The programme known as design-based learning, aims to replace the reliance on text books with use of computers and practical in learning.
Under the programme, learners will be expected to generate practical solutions to everyday problems using science, technology, engineering and mathematical (Stem) models.
The Teachers Try Science (TTS) project in primary and secondary schools is being steered by the Centre for Mathematics, Science and Technology Education in Africa in collaboration with tech company IBM.
IBM East Africa chief operating officer Nigel Noble said at the launch in Nairobi last week emphasis on Stem-related subjects would equip students skills relevant in the job market.
Mr Noble said the project would enable learners make a connection between school, community, work and global enterprise as well as compete in the new world economy.

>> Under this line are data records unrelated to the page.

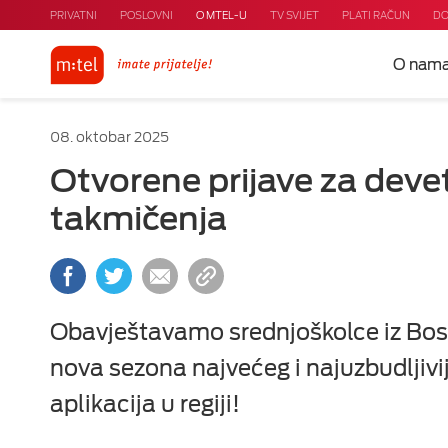
PRIVATNI
POSLOVNI
O MTEL-U
TV SVIJET
PLATI RAČUN
DO
O nam
08. oktobar 2025
Otvorene prijave za devet
takmičenja
Obavještavamo srednjoškolce iz Bosn
nova sezona najvećeg i najuzbudljivi
aplikacija u regiji!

“The programme is part of our $60 million fund for Africa to leverage on technology in sectors such as education and provide tools and resources to spark students’ enthusiasm in the science subjects.

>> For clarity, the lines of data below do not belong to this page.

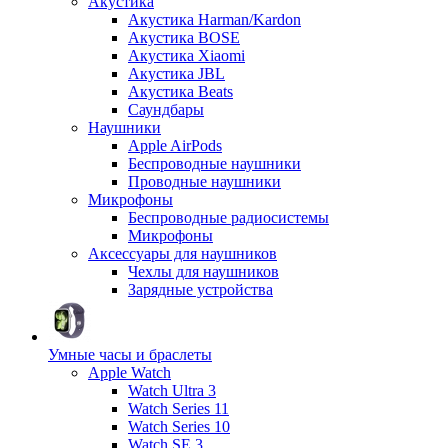
Акустика
Акустика Harman/Kardon
Акустика BOSE
Акустика Xiaomi
Акустика JBL
Акустика Beats
Саундбары
Наушники
Apple AirPods
Беспроводные наушники
Проводные наушники
Микрофоны
Беспроводные радиосистемы
Микрофоны
Аксессуары для наушников
Чехлы для наушников
Зарядные устройства
Умные часы и браслеты
Apple Watch
Watch Ultra 3
Watch Series 11
Watch Series 10
Watch SE 3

“We will be providing hardware and software tools to try and address the work needs and help them prepare for the workplace at an early age,” he said.
Project director Stephen Njoroge said: “We have developed a one-week training manual for teachers in leveraging technology during lessons and every county is required to identify between 50 and 100 sub-county trainers for science and art subjects, ICT champions and other stakeholders.”
“About 70 per cent of students who sit KCSE exams score Ds in sciences and we want to change that notion in learners as science is the solution for our everyday lives,” he said.